• [ENTRIES PROVIDED]:

== Segment start ==

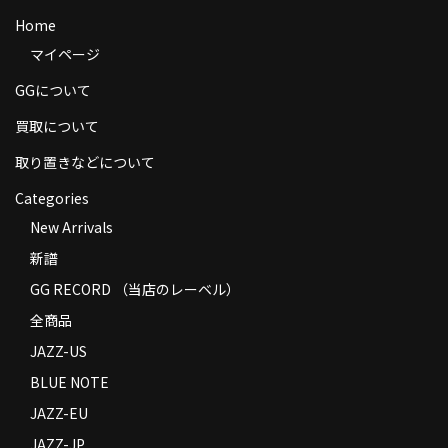
商品の発送
Home
マイページ
お支払い方法
GGについて
返品
買取について
コンディション
取り置きなどについて
Privacy Policy
Categories
New Arrivals
特定商取引法に基づく表示
新譜
Contact
GG RECORD （当店のレーベル）
全商品
JAZZ-US
BLUE NOTE
JAZZ-EU
JAZZ-JP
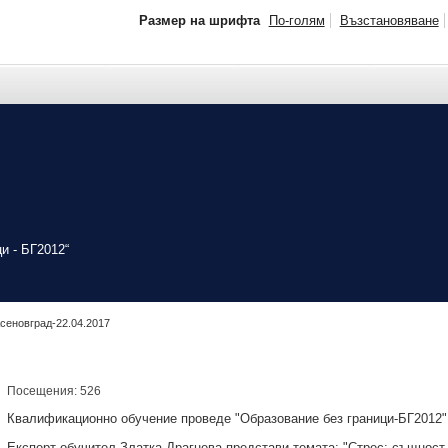
Размер на шрифта
По-голям
Възстановяване
и - БГ2012“
сеновград-22.04.2017
Посещения: 526
Квалификационно обучение проведе "Образование без граници-БГ2012"
Експерт-обучител Златка Драгнева представи темата: "Стрес: същност,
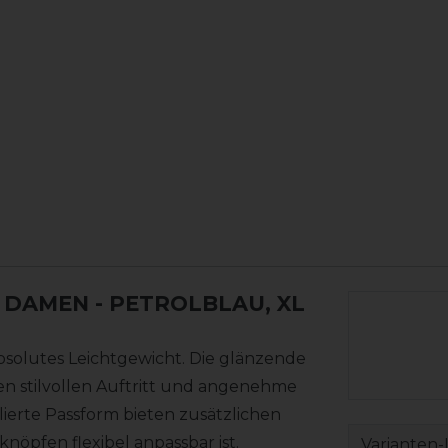
L DAMEN
- PETROLBLAU, XL
bsolutes Leichtgewicht. Die glänzende
en stilvollen Auftritt und angenehme
ierte Passform bieten zusätzlichen
pfen flexibel anpassbar ist.
Varianten-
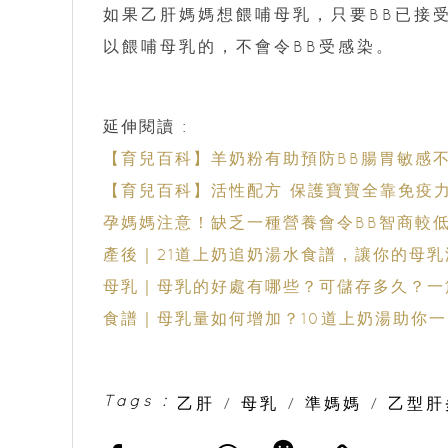
如果乙肝媽媽想餵哺母乳，只要BB已接
以餵哺母乳的，不會令BB受感染。
延伸閱讀 :
【育兒百科】羊奶粉有助預防BB腸胃敏感
【育兒百科】活性配方 保護寶寶全靠免疫
孕媽媽注意！缺乏一種營養會令BB智商較低
產後｜21道上奶追奶湯水食譜，讓你的母
母乳｜母乳的好處有哪些？可儲存多久？一
食譜｜母乳量如何增加？10道上奶湯助你
Tags :
乙肝
/
母乳
/
準媽媽
/
乙型肝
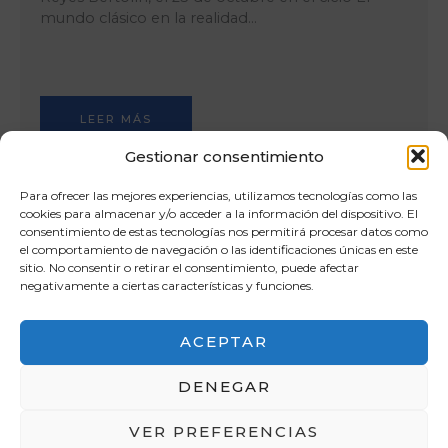
mundo clásico en la realidad…
LEER MÁS
Gestionar consentimiento
Para ofrecer las mejores experiencias, utilizamos tecnologías como las
cookies para almacenar y/o acceder a la información del dispositivo. El
consentimiento de estas tecnologías nos permitirá procesar datos como
el comportamiento de navegación o las identificaciones únicas en este
sitio. No consentir o retirar el consentimiento, puede afectar
negativamente a ciertas características y funciones.
ACEPTAR
DENEGAR
VER PREFERENCIAS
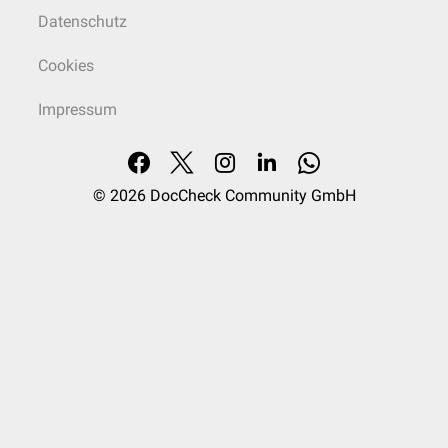
Datenschutz
Cookies
Impressum
© 2026
DocCheck Community GmbH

== Segment end ==

• [HOW TO COMPLETE THIS TASK]:
Return the lines from the one that contains "negativamente a ciertas" through the final line of the listing above, inclusive. Transcribe them exactly and drop the pictures.

• [YOUR SOLUTION]:
negativamente a ciertas características y funciones.
ACEPTAR
DENEGAR
VER PREFERENCIAS
Datenschutz
Cookies
Impressum
© 2026
DocCheck Community GmbH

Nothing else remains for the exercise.